Exercise: Taking only the lines of the data below from the line with "專業車隊，涵蓋北北基、桃竹苗及宜蘭區" to the line with "de la empresa].", ends included, write them out exactly and without pictures.

Entries provided:
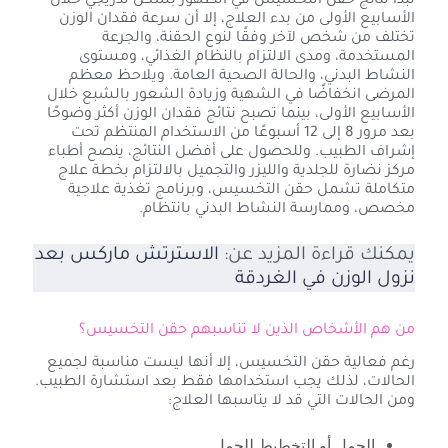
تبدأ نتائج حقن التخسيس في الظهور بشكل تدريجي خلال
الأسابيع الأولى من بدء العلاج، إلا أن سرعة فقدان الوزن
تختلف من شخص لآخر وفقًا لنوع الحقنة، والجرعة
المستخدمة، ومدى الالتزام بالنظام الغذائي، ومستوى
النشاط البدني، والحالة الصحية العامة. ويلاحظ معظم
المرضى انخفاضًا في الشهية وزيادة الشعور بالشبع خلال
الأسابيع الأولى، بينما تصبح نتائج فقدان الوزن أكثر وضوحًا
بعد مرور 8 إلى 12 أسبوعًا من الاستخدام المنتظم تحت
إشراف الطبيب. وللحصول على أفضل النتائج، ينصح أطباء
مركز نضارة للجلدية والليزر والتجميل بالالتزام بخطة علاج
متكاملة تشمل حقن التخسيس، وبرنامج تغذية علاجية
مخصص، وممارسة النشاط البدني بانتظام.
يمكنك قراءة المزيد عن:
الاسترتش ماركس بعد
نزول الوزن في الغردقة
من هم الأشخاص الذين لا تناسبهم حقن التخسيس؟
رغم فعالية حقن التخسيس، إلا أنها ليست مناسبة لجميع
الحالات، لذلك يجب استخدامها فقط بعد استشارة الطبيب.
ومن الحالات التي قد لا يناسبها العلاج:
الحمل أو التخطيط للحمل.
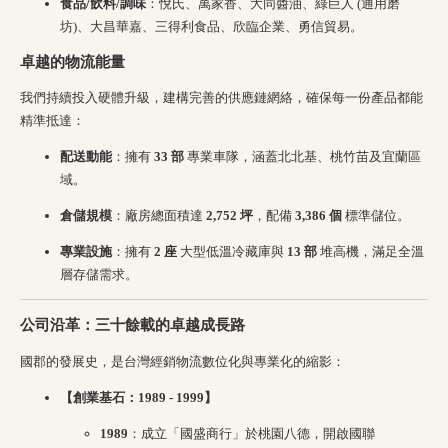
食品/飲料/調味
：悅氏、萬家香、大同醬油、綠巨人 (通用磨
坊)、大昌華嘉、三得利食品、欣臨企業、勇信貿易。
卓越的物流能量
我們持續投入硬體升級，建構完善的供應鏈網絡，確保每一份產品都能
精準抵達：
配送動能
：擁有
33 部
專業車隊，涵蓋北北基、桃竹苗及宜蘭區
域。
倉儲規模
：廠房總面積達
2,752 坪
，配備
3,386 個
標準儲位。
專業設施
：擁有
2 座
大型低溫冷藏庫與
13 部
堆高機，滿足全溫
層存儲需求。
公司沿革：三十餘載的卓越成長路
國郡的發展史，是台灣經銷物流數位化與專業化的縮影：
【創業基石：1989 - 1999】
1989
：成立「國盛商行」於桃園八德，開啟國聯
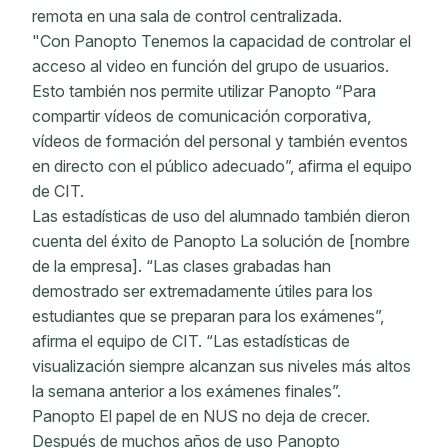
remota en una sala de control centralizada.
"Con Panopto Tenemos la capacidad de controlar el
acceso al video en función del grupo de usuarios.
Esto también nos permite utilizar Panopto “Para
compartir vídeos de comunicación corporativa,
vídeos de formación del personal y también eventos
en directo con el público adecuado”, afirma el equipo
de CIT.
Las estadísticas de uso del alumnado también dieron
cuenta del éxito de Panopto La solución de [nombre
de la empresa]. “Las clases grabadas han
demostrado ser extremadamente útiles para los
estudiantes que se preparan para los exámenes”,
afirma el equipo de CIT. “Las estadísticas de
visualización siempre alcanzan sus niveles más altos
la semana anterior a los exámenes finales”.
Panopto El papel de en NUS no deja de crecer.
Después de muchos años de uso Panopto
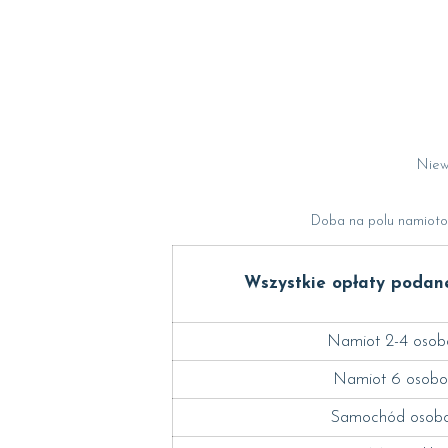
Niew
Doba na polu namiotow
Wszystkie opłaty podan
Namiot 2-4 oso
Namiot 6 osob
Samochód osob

Problem solution:
專業車隊，涵蓋北北基、桃竹苗及宜蘭區
域。
倉儲規模
：廠房總面積達
2,752 坪
，配備
3,386 個
標準儲位。
專業設施
：擁有
2 座
大型低溫冷藏庫與
13 部
堆高機，滿足全溫
層存儲需求。
公司沿革：三十餘載的卓越成長路
國郡的發展史，是台灣經銷物流數位化與專業化的縮影：
【創業基石：1989 - 1999】
1989
：成立「國盛商行」於桃園八德，開啟國聯
remota en una sala de control centralizada.
"Con Panopto Tenemos la capacidad de controlar el
acceso al video en función del grupo de usuarios.
Esto también nos permite utilizar Panopto “Para
compartir vídeos de comunicación corporativa,
vídeos de formación del personal y también eventos
en directo con el público adecuado”, afirma el equipo
de CIT.
Las estadísticas de uso del alumnado también dieron
cuenta del éxito de Panopto La solución de [nombre
de la empresa]. “Las clases grabadas han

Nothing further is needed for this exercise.